The letter to Defense Department Acting Inspector General Sean O’Donnell questions whether the process was thorough and fair. A top question for Colorado Democratic U.S. Sens. Michael Bennet and John Hickenlooper centers on how the Pentagon scuttled an earlier endeavor to pick a home for the command and its 1,400 troops, relying on a new process that came about growing political pressure.
"Following the relocation announcement in January, Bennet and Hickenlooper denounced the decision and expressed concern that the Trump White House injected politics into the process," the offices of Hickenlooper and Bennet said in a news release. "Later that month, Bennet, Hickenlooper and the entire Colorado congressional delegation urged President Joe Biden to suspend the Trump administration's decision to move U.S. Space Command."
At the center of concern are reports that President Donald Trump picked Huntsville, Ala., for the headquarters, countermanding Pentagon advisers who wanted to leave it in Colorado. By enlisting powerful lawmakers including California Democratic U.S. Sen. Dianne Feinstein and Nebraska Republican U.S. Sen. Deb Fischer, the letter could turn up pressure on the Pentagon and White House to revisit the Huntsville decision.

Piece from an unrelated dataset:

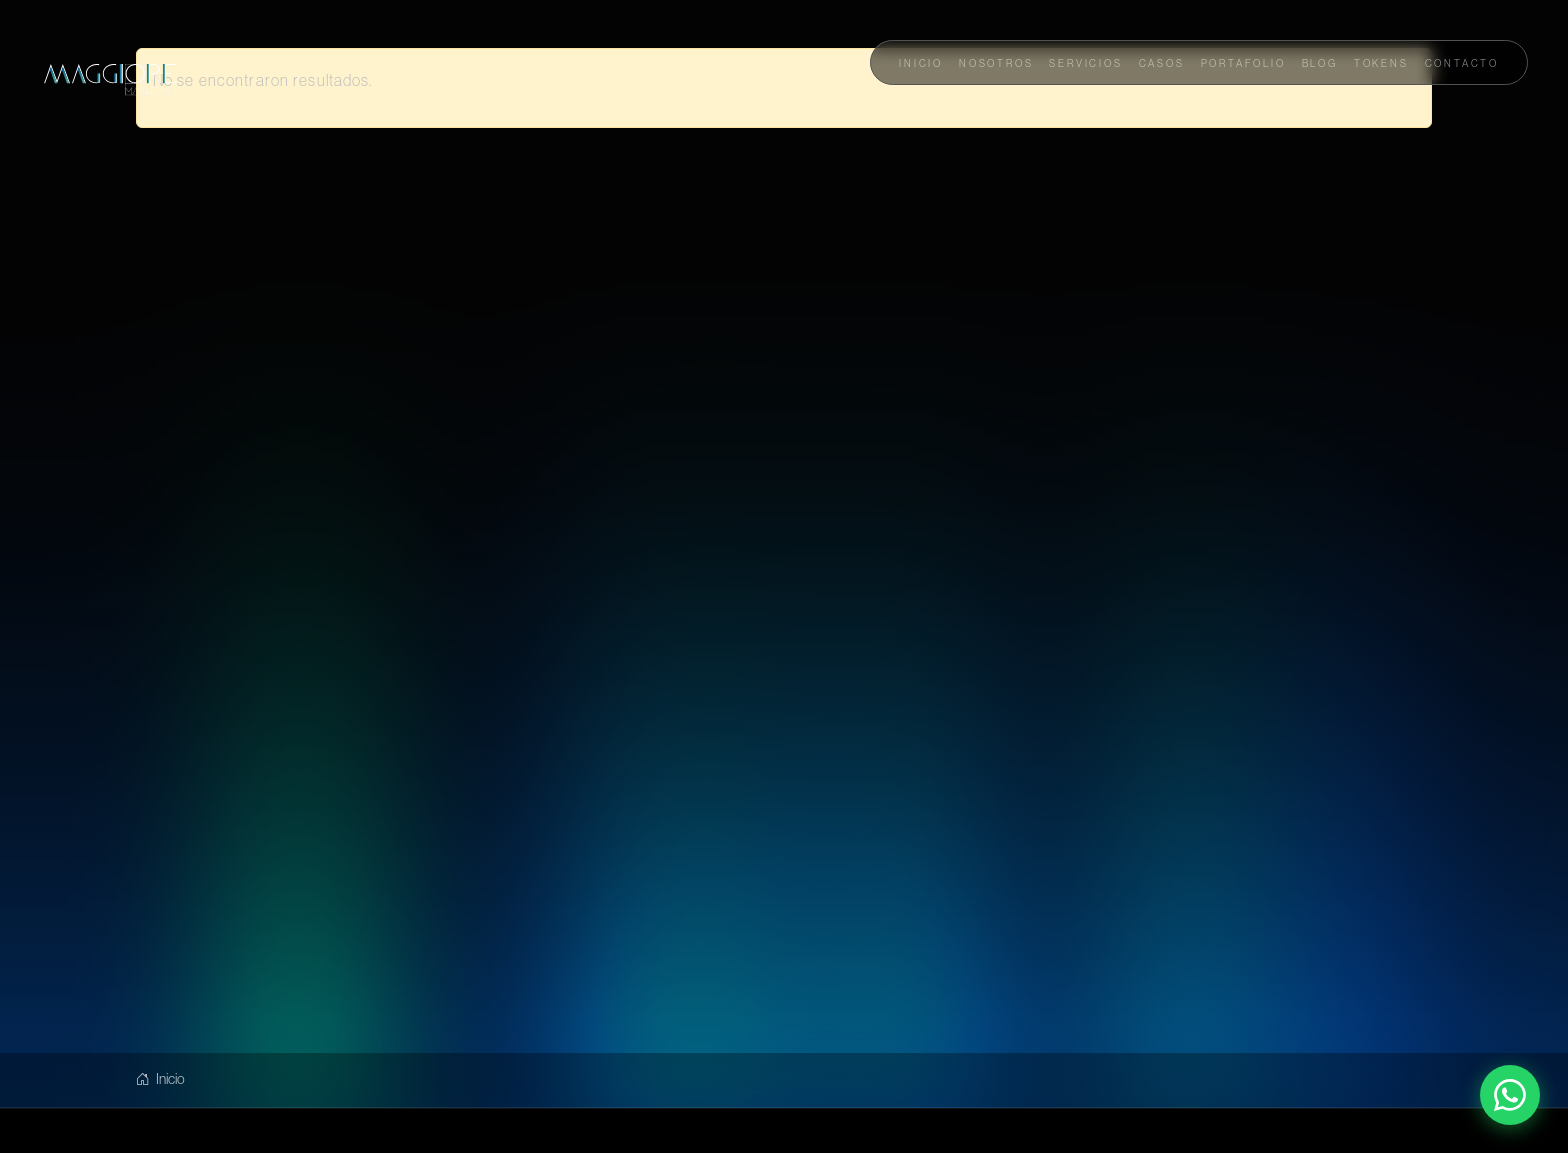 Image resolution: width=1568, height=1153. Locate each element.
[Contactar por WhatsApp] (1510, 1095)
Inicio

The Government Accountability Office and the Pentagon are probing the decision, including the role politics may have played in it. Lawmakers including Colorado Springs U.S. Rep. Doug Lamborn have said those investigations could leader to a wider ranging probe by congressional committees.
Colorado has been the hub for military satellite operations since the 1980s and housed the first iteration of U.S. Space Command before it was shuttered in 2002 amid post-Cold War belt-tightening. The latest version of the command was created in 2018, and the military picked Colorado Springs as its interim home. Last May, the Pentagon said the command would remain here until at least 2026.
That announcement came with a new process that opened up courtship for the command to most American cities. Dozens of cities joined the fray, desiring the industry that would accompany the command and the billions of dollars in federal contracts it could generate.
Unlike the new Space Force, which trains and equips satellite troops, the command takes the lead in defending all American interests in space and would oversee troops from every service branch if a war reached orbit.
Texas, Nebraska, Florida, New Mexico, and Alabama were eventually named as the finalist states to house it.
Local leaders cheered when Colorado Springs was again announced as a finalist for the command, but they were stunned when the Pentagon in the waning days of Trump's tenure said it would be moved to Alabama.
Pentagon efforts to justify the move haven't helped, including a document obtained by The Gazette that Colorado came in second place for aerial access to the command despite the fact that Peterson Air Force Base, where the command is headquartered now, has an airfield that's the Pentagon's second-busiest for VIP flights.
One key question from the senators is whether the Pentagon examined simple questions, including whether having existing military facilities on hand could save construction cash.
"Did the Department of Defense consider each of the sites’ existing infrastructure in evaluating costs?" the lawmakers asked in their letter.
The Pentagon and the Government Accountability Office haven't release timelines for when they expect to wrap up their investigations. But with Pentagon belt-tightening expected in the 2022 budget, congressional pressure on military leaders and the White House over the issue could mount.